Pictures stay out of the copy. Repeat exactly the lines from the first entry below through the line that contains "idealnie przełamują słodycz.", and nothing beyond.

----------

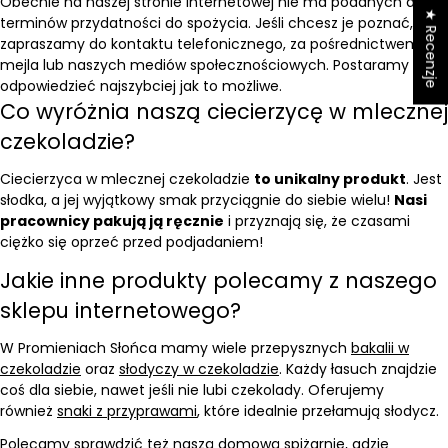
Obecnie na naszej stronie internetowej nie ma podanych dat
★ Recenzje
terminów przydatności do spożycia. Jeśli chcesz je poznać,
zapraszamy do kontaktu telefonicznego, za pośrednictwem
mejla lub naszych mediów społecznościowych. Postaramy się
odpowiedzieć najszybciej jak to możliwe.
Co wyróżnia naszą ciecierzycę w mlecznej
czekoladzie?
Ciecierzyca w mlecznej czekoladzie
to unikalny produkt
. Jest
słodka, a jej wyjątkowy smak przyciągnie do siebie wielu!
Nasi
pracownicy pakują ją ręcznie
i przyznają się, że czasami
ciężko się oprzeć przed podjadaniem!
Jakie inne produkty polecamy z naszego
sklepu internetowego?
W Promieniach Słońca mamy wiele przepysznych
bakalii w
czekoladzie
oraz
słodyczy w czekoladzie
. Każdy łasuch znajdzie
coś dla siebie, nawet jeśli nie lubi czekolady. Oferujemy
również
snaki z przyprawami
, które idealnie przełamują słodycz.
Polecamy sprawdzić też naszą
domową spiżarnię,
gdzie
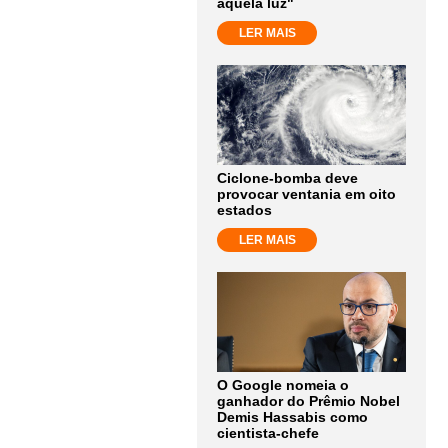
aquela luz"
LER MAIS
Ciclone-bomba deve
provocar ventania em oito
estados
LER MAIS
O Google nomeia o
ganhador do Prêmio Nobel
Demis Hassabis como
cientista-chefe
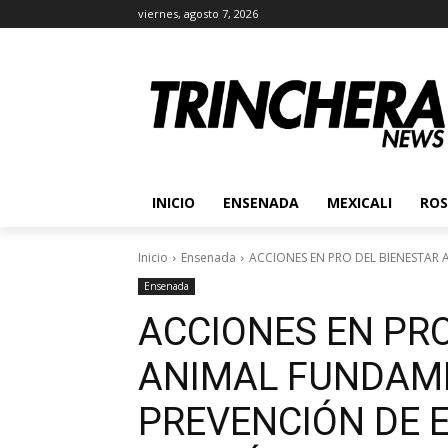
viernes, agosto 7, 2026
INICIO
ENSENADA
MEXICALI
ROS
Inicio
Ensenada
ACCIONES EN PRO DEL BIENESTAR 
Ensenada
ACCIONES EN PRO
ANIMAL FUNDAME
PREVENCIÓN DE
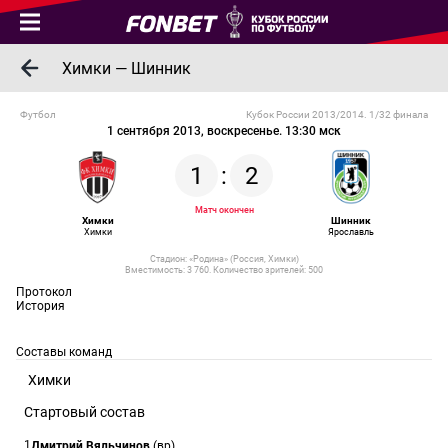
Химки — Шинник
Футбол
Кубок России 2013/2014. 1/32 финала
1 сентября 2013, воскресенье. 13:30 мск
1
:
2
Матч окончен
Химки
Шинник
Химки
Ярославль
Стадион: «Родина» (Россия, Химки)
Вместимость: 3 760. Количество зрителей: 500
Протокол
История
Составы команд
Химки
Стартовый состав
1
Дмитрий Вяльчинов
(вр)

----------

| Result below |
Obecnie na naszej stronie internetowej nie ma podanych dat
★ Recenzje
terminów przydatności do spożycia. Jeśli chcesz je poznać,
zapraszamy do kontaktu telefonicznego, za pośrednictwem
mejla lub naszych mediów społecznościowych. Postaramy się
odpowiedzieć najszybciej jak to możliwe.
Co wyróżnia naszą ciecierzycę w mlecznej
czekoladzie?
Ciecierzyca w mlecznej czekoladzie
to unikalny produkt
. Jest
słodka, a jej wyjątkowy smak przyciągnie do siebie wielu!
Nasi
pracownicy pakują ją ręcznie
i przyznają się, że czasami
ciężko się oprzeć przed podjadaniem!
Jakie inne produkty polecamy z naszego
sklepu internetowego?
W Promieniach Słońca mamy wiele przepysznych
bakalii w
czekoladzie
oraz
słodyczy w czekoladzie
. Każdy łasuch znajdzie
coś dla siebie, nawet jeśli nie lubi czekolady. Oferujemy
również
snaki z przyprawami
, które idealnie przełamują słodycz.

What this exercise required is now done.